== EXERCISE DIRECTIONS ==
Search the data for the string "when" and copy each line in which it appears.

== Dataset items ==
····················

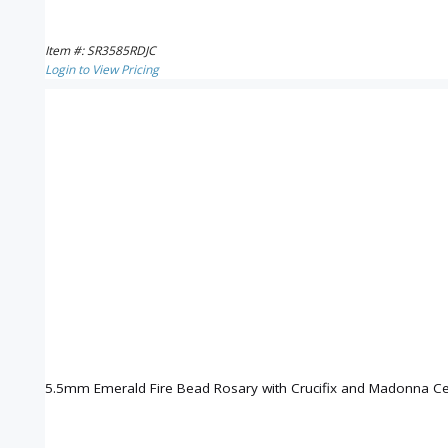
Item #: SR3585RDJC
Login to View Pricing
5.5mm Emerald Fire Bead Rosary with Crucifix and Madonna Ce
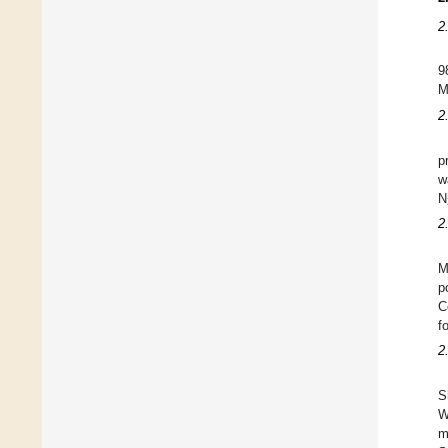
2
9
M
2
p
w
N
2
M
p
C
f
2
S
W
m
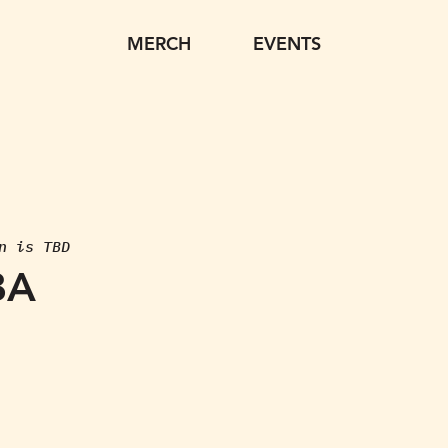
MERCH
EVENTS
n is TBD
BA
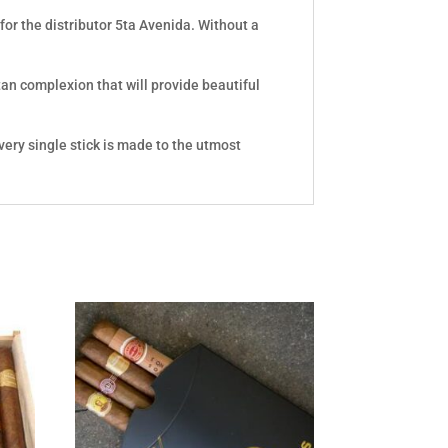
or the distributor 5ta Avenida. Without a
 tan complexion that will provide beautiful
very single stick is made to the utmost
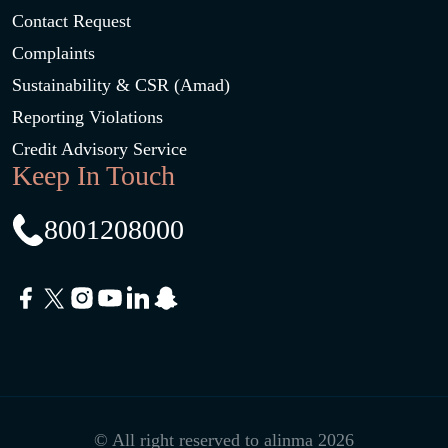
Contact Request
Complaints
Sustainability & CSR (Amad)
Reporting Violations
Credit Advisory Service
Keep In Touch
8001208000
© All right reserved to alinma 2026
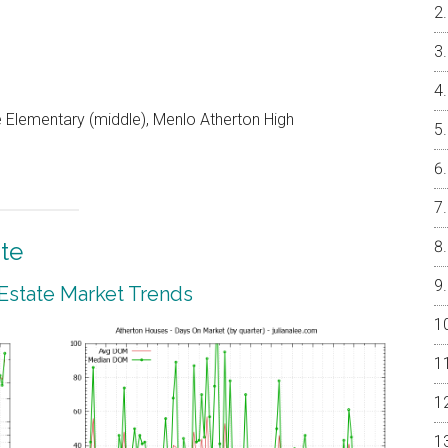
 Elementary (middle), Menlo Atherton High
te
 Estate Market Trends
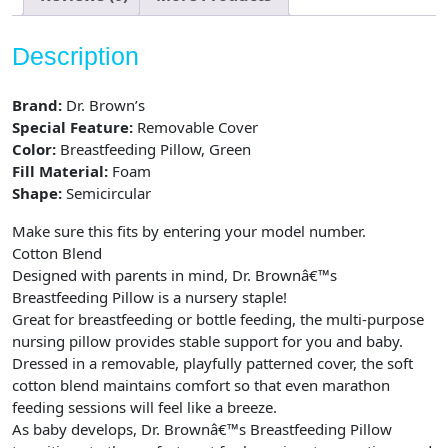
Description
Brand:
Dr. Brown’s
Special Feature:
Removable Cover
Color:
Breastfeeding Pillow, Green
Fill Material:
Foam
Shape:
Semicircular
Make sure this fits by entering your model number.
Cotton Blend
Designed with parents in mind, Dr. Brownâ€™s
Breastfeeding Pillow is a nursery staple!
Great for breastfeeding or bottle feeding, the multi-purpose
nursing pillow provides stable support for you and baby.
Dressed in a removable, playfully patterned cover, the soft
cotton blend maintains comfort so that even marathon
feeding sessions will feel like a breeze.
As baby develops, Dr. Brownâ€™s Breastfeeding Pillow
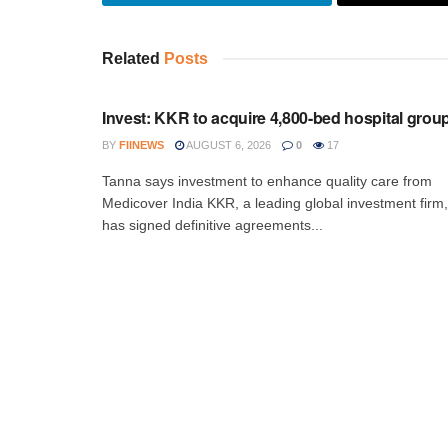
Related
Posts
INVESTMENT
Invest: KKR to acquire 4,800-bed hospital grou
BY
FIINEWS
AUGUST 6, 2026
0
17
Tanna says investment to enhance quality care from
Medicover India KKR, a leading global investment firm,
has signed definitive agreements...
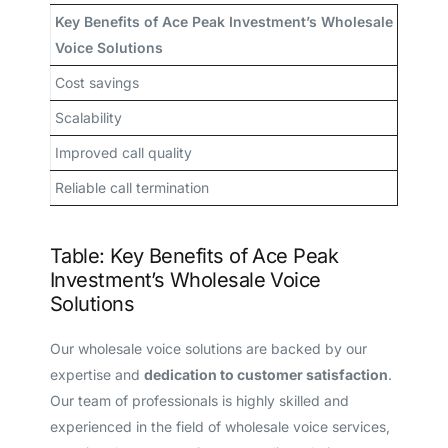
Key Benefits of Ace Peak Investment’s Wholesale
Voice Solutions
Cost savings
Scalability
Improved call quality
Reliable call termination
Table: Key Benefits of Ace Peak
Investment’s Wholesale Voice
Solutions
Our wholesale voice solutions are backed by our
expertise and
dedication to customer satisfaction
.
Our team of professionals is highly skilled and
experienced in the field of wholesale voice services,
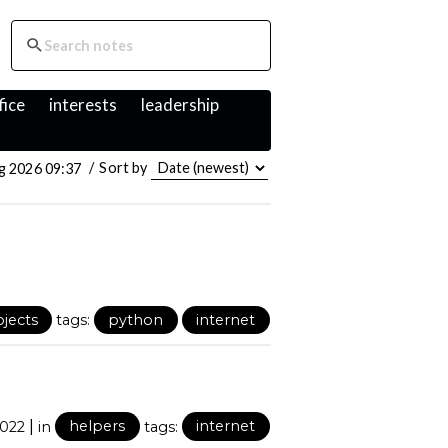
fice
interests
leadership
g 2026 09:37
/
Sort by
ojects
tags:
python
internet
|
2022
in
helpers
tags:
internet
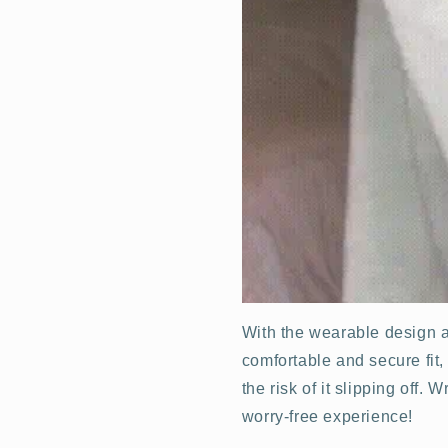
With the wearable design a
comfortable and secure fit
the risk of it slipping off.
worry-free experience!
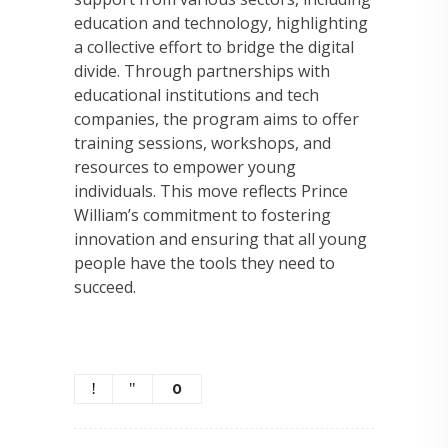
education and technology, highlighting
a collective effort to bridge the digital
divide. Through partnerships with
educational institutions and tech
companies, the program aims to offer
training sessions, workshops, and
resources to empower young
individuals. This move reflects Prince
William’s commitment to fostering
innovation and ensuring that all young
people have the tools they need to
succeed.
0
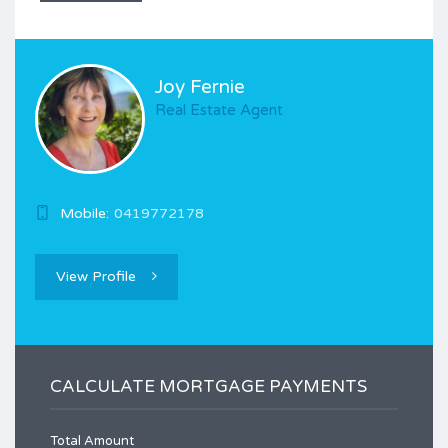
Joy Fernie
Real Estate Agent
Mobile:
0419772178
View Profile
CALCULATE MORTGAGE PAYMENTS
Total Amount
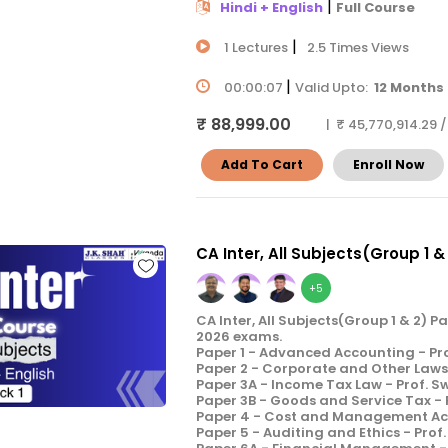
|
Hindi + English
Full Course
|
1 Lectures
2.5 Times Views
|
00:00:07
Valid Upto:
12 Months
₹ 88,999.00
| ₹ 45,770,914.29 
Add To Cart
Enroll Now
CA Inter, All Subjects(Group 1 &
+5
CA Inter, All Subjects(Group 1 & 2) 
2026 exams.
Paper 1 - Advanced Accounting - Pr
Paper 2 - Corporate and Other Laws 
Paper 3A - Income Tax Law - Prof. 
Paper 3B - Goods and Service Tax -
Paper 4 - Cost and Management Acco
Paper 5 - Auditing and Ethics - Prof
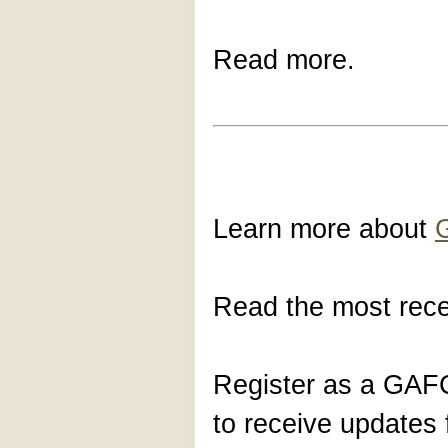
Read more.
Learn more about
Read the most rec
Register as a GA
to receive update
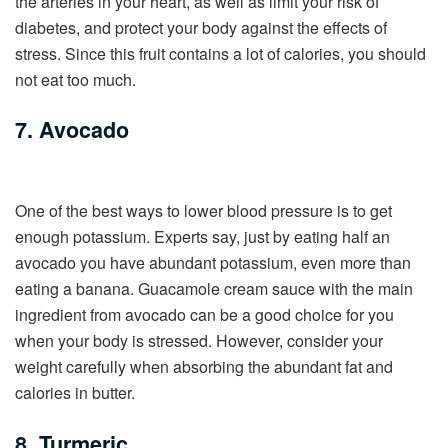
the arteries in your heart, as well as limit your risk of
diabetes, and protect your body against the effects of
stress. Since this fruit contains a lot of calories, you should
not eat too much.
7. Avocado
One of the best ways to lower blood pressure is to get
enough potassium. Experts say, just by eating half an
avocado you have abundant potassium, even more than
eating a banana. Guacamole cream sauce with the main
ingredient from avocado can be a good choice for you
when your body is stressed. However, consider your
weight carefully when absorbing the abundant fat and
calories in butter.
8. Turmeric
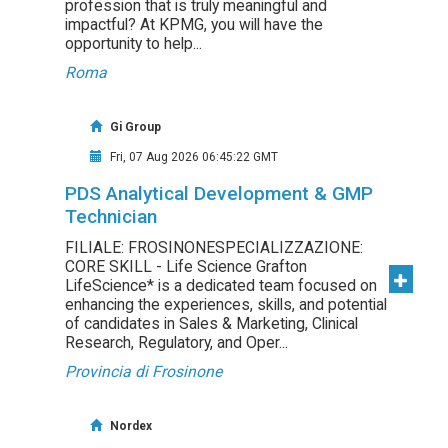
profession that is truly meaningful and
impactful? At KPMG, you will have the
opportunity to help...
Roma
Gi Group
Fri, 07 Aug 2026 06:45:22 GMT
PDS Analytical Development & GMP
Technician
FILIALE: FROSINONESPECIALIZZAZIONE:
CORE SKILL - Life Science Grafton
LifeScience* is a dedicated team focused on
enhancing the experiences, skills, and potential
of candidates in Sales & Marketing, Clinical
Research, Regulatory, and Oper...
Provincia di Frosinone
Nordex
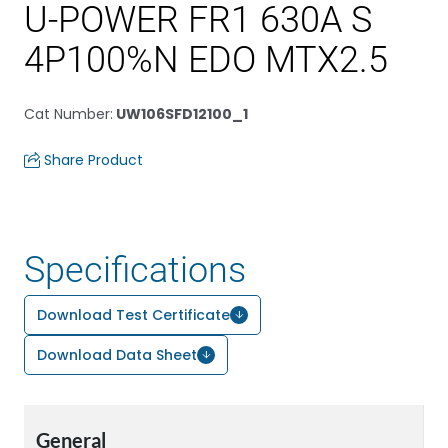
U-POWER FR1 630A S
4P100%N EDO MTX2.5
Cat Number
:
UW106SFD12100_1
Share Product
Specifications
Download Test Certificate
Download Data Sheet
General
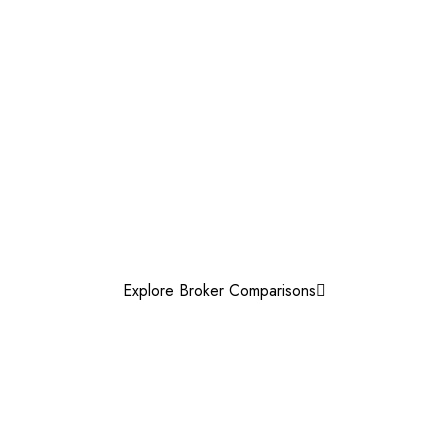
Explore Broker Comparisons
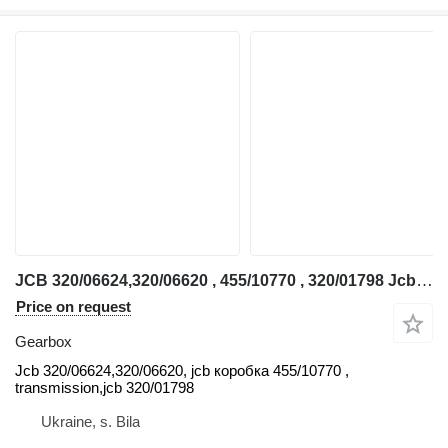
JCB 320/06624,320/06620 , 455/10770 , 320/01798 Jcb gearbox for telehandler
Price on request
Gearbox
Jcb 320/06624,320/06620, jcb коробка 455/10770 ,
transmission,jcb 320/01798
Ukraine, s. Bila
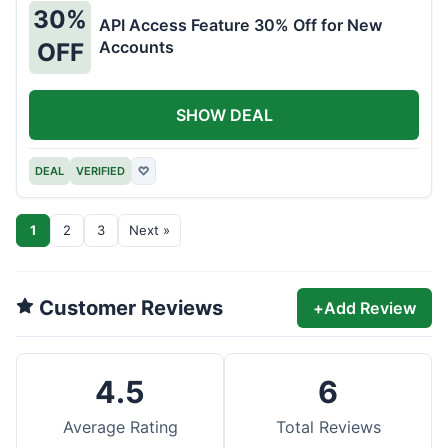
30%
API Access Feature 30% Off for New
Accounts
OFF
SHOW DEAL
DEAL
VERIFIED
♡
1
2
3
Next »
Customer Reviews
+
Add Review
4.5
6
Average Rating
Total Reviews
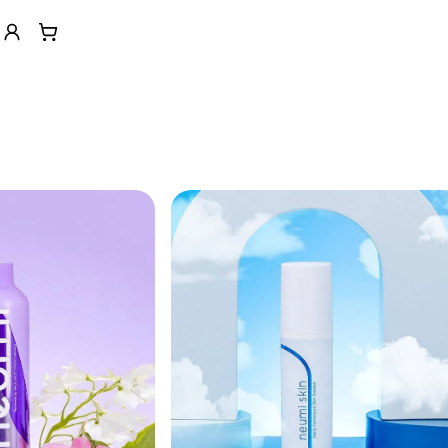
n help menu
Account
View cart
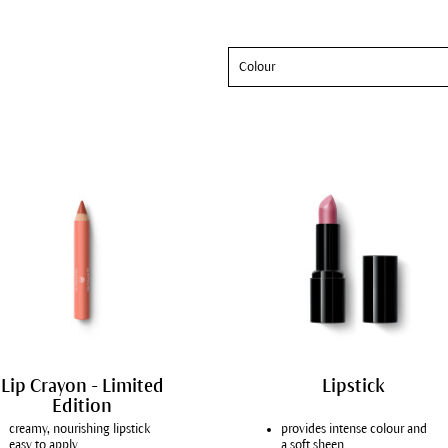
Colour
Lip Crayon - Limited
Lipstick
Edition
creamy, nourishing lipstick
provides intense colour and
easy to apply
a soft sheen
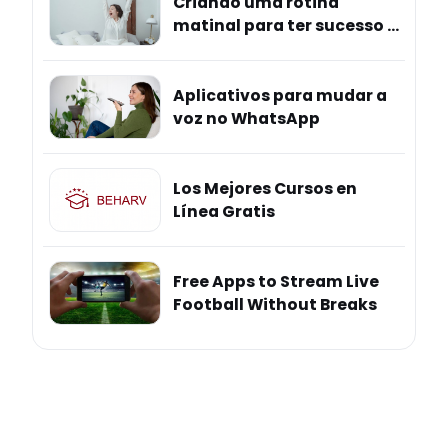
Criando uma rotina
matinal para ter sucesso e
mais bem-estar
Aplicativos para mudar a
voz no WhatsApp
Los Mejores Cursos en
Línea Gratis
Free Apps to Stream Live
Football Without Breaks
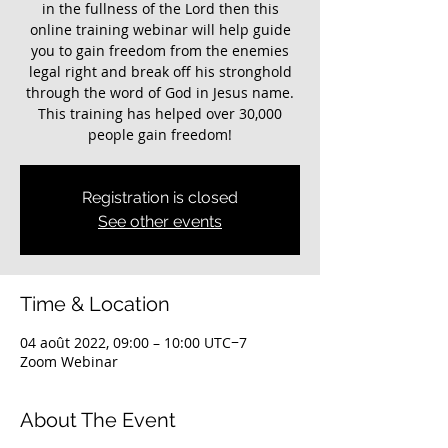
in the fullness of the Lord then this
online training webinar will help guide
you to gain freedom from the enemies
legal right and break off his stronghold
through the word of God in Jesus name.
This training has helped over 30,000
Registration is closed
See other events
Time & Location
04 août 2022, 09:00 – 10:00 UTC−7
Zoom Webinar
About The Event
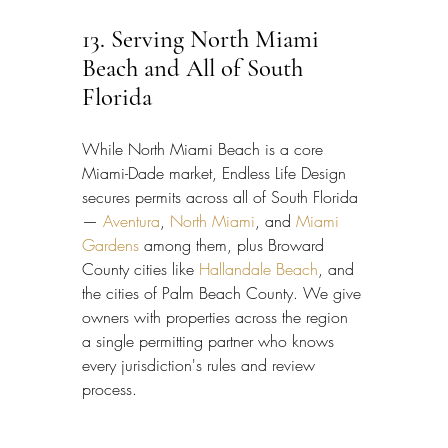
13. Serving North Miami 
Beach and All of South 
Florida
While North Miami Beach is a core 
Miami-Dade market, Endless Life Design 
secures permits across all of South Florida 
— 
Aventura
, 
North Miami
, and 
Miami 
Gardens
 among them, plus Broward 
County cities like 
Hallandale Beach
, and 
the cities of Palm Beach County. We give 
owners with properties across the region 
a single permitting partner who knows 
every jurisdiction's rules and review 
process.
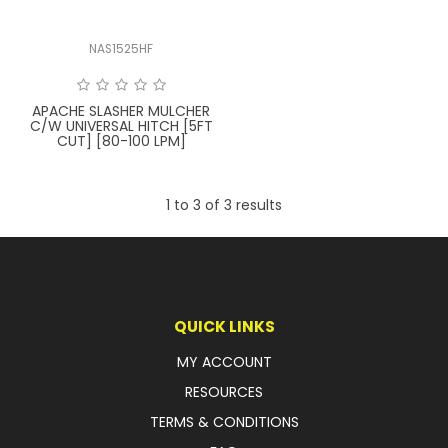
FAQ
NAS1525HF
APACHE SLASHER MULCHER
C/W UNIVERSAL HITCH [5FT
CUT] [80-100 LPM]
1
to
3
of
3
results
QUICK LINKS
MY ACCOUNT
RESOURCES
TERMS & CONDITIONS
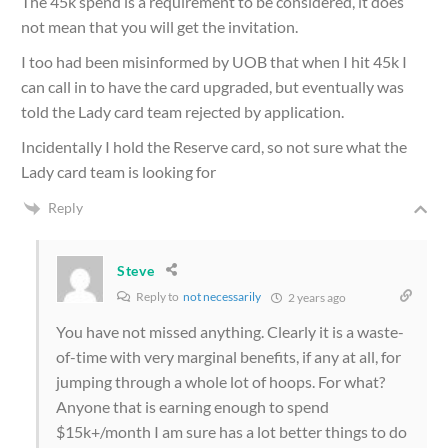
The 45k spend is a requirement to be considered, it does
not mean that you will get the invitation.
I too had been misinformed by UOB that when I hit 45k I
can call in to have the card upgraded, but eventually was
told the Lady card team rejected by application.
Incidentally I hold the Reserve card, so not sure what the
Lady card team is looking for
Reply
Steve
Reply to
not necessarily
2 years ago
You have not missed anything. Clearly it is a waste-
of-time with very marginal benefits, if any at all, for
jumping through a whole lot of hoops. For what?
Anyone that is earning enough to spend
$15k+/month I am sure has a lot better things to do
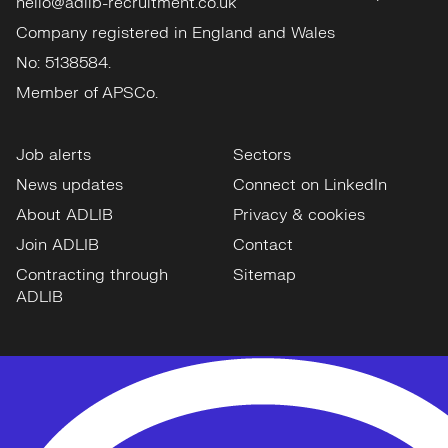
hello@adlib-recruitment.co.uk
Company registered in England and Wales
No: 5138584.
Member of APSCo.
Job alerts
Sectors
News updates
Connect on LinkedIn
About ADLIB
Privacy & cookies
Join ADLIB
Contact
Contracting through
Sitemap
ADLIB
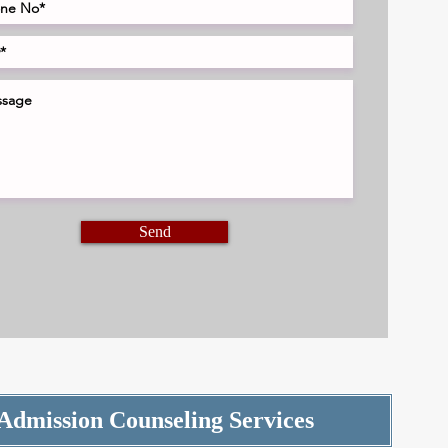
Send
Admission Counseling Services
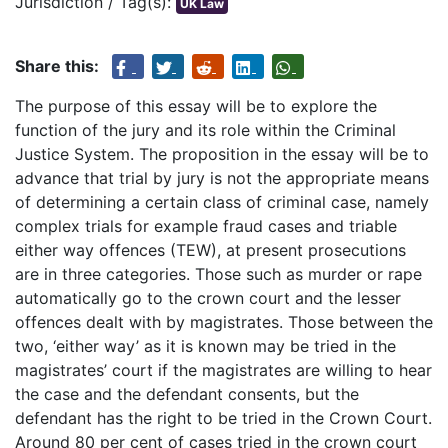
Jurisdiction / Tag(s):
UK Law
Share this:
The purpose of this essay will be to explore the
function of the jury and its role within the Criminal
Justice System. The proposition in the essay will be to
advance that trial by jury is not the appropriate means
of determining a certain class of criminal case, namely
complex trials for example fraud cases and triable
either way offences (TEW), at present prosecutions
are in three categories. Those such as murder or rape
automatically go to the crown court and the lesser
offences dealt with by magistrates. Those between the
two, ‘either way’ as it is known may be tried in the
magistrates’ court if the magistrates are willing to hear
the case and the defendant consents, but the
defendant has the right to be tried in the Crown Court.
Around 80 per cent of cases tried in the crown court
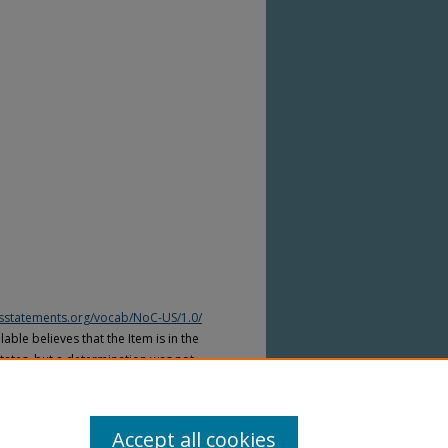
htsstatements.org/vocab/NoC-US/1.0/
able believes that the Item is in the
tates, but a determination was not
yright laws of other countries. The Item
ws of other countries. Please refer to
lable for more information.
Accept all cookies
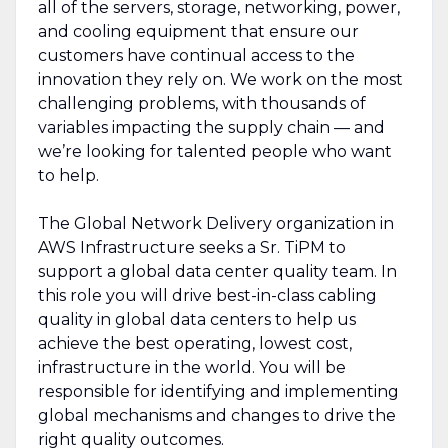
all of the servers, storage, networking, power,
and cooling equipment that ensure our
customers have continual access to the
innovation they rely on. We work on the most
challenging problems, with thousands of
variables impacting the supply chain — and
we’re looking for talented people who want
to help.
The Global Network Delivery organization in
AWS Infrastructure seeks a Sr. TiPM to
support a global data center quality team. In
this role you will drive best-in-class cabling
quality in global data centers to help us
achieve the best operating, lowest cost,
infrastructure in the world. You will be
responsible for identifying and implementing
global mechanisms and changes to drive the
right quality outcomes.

····················

== ANSWER SECTION ==
when your body is stressed. However, consider your
weight carefully when absorbing the abundant fat and
I too had been misinformed by UOB that when I hit 45k I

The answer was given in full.